(Stored records)
▬▬▬

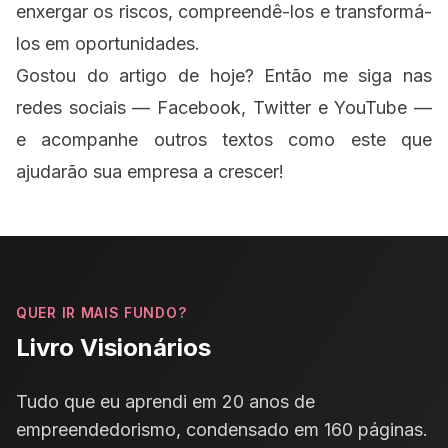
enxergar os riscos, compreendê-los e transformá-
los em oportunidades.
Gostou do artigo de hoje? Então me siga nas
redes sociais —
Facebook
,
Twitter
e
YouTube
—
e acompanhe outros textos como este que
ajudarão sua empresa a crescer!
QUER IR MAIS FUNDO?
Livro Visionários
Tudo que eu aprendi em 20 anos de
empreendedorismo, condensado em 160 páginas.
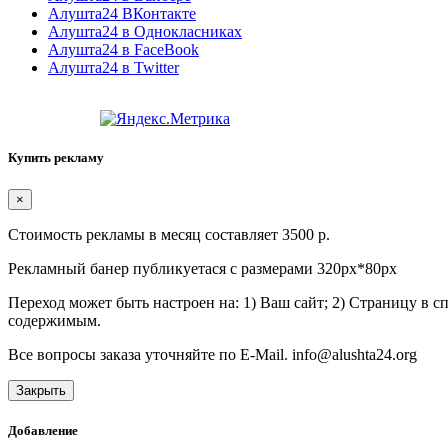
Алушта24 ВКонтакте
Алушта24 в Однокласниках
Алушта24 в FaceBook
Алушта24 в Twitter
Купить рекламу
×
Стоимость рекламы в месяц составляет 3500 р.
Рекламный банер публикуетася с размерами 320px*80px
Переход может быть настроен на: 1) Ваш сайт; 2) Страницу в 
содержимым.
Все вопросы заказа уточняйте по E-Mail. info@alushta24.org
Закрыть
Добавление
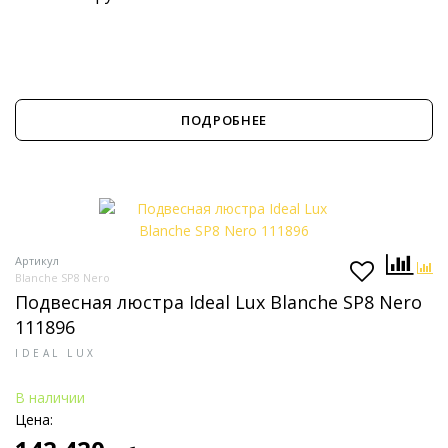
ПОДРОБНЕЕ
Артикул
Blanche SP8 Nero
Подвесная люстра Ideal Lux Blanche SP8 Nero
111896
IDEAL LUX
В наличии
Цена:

▬▬▬

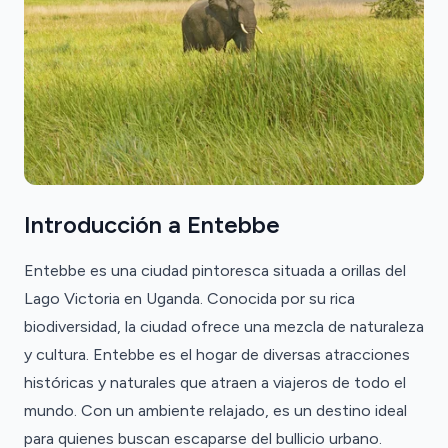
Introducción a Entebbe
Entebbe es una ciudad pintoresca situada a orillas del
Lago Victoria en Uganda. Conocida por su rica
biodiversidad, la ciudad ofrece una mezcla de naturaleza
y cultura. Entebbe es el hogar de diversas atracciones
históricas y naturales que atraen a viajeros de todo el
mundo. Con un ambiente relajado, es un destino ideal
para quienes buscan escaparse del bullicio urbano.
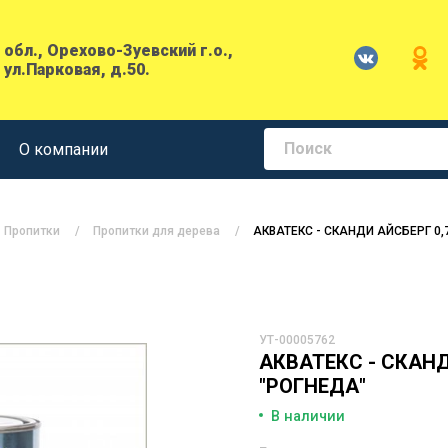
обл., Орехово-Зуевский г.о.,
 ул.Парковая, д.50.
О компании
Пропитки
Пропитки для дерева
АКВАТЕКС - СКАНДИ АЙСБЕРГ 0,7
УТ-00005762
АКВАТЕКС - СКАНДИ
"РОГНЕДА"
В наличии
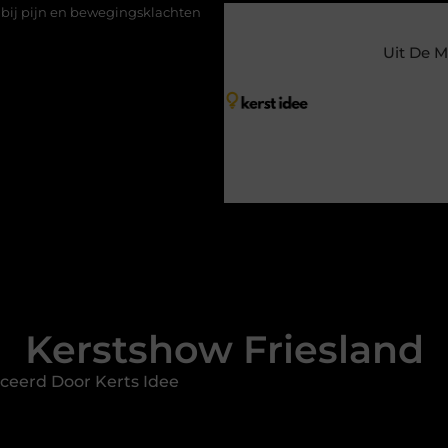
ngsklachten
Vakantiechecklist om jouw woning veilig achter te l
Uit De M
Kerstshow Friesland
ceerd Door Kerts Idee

▬▬▬

WORK REQUEST:
With "АКВАТЕКС" as the search string, filter the records and return each line that has it.

THE COMPLETED TASK:
АКВАТЕКС - СКАНДИ АЙСБЕРГ 0,7
АКВАТЕКС - СКАНДИ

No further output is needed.